The nuScenes dataset consists of one thousand 20-second scenes with labels provided only for the training and validation set, totaling 850 scenes. From the publicly available 850 scenes, we allocate 500 scenes for training, 200 scenes for validation, and 150 scenes for testing. This distribution results in 20,064 frames for training, 8,050 frames for validation, and 5,949 frames for testing, totaling 34,078 frames (~34K).

License

The nuScenes dataset is released under the Creative Commons Attribution-NonCommercial-ShareAlike 4.0 International Public License (“CC BY-NC-SA 4.0”). Please check their Terms of Use for more details.

We release SSCBench-nuScenes under the same license. When you download or use the SSCBench-KITTI-360 from the website or elsewhere, you are agreeing to comply with the terms of the "CC BY-NC-SA 4.0" Licnese.

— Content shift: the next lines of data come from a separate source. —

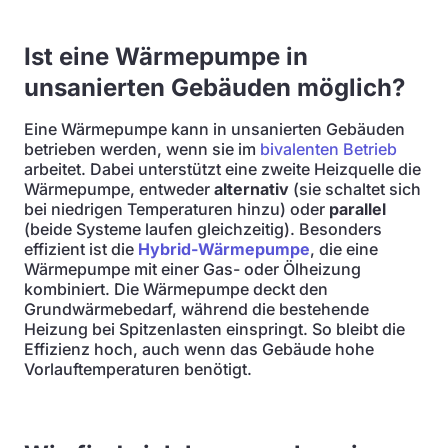
Ist eine Wärmepumpe in
unsanierten Gebäuden möglich?
Eine Wärmepumpe kann in unsanierten Gebäuden
betrieben werden, wenn sie im
bivalenten Betrieb
arbeitet. Dabei unterstützt eine zweite Heizquelle die
Wärmepumpe, entweder
alternativ
(sie schaltet sich
bei niedrigen Temperaturen hinzu) oder
parallel
(beide Systeme laufen gleichzeitig). Besonders
effizient ist die
Hybrid-Wärmepumpe
, die eine
Wärmepumpe mit einer Gas- oder Ölheizung
kombiniert. Die Wärmepumpe deckt den
Grundwärmebedarf, während die bestehende
Heizung bei Spitzenlasten einspringt. So bleibt die
Effizienz hoch, auch wenn das Gebäude hohe
Vorlauftemperaturen benötigt.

Folder Structure and format

The folder structure of the nuScenes dataset is as follows:

dataset/nuScenes/
|-- trainval # training and validation set
|   |-- sequences # 500 (train) + 200 (validation) scenes
|   |   |-- 000000
|   |   |   |-- image_2 # RGB images
|   |   |   |   |-- 0000.png
|   |   |   |   |-- 0001.png
|   |   |   |   |-- ...
|   |   |   |-- voxels # voxelized point clouds
|   |   |   |   |-- 0000.bin # voxelized input
|   |   |   |   |-- 0000.label # voxelized label
|   |   |   |   |-- 0000.invalid # voxelized invalid mask
|   |   |   |   |-- 0001.bin
|   |   |   |   |-- 0001.label
|   |   |   |   |-- 0001.invalid
|   |   |   |   |-- ...
|   |   |-- 000001
|   |   |-- 000002
|   |   |-- ...
|   |-- poses # camera poses
|   |   |-- 000000
|   |   |   |-- 0000.txt # camera pose for each frame
|   |   |   |-- 0001.txt
|   |   |   |-- ...
|   |   |-- 000001
|   |   |-- ...
|   |-- calib.txt # calibration information
|   |-- ... # other files (not needed)
|-- test # testing set
|   |-- ... # same as trainval
|-- preprocess # preprocessed labels
|   |-- trainval
|   |   |-- labels
|   |   |   |-- 000000
|   |   |   |   |-- 0000_1_1.npy # original labels
|   |   |   |   |-- 0000_1_2.npy # 2x downsampled labels
|   |   |   |   |-- 0000_1_8.npy # 8x downsampled labels
|   |   |   |   |-- 0001_1_1.npy
|   |   |   |   |-- 0001_1_2.npy
|   |   |   |   |-- 0001_1_8.npy
|   |   |   |   |-- ...
|   |   |   |-- 000001
|   |   |   |-- ...
|   |-- test
|   |   |-- ... # same as trainval
|-- preprocess_uni # unified preprocessed labels
|   |-- ... # same as preprocess

For each frame in the dataset, we provide the following information:

  • image_2: RGB image of size 1600x900.
  • voxels: Voxelized point cloud of size 256x256x32. Each voxel is a 0.2x0.2x0.2 meter cube.
    • *.bin: Voxelized point cloud in binary format.
    • *.label: Voxelized point cloud label in binary format.
    • *.invalid: Voxelized point cloud invalid mask in binary format.

For MonoScene and VoxFormer, a preprocessed downsampled version of the dataset is provided in the preprocess folder. We provide two scales of downsampled point clouds: 1/1 and 1/8. The downsampled point clouds are stored in the labels folder, stored as .npy files.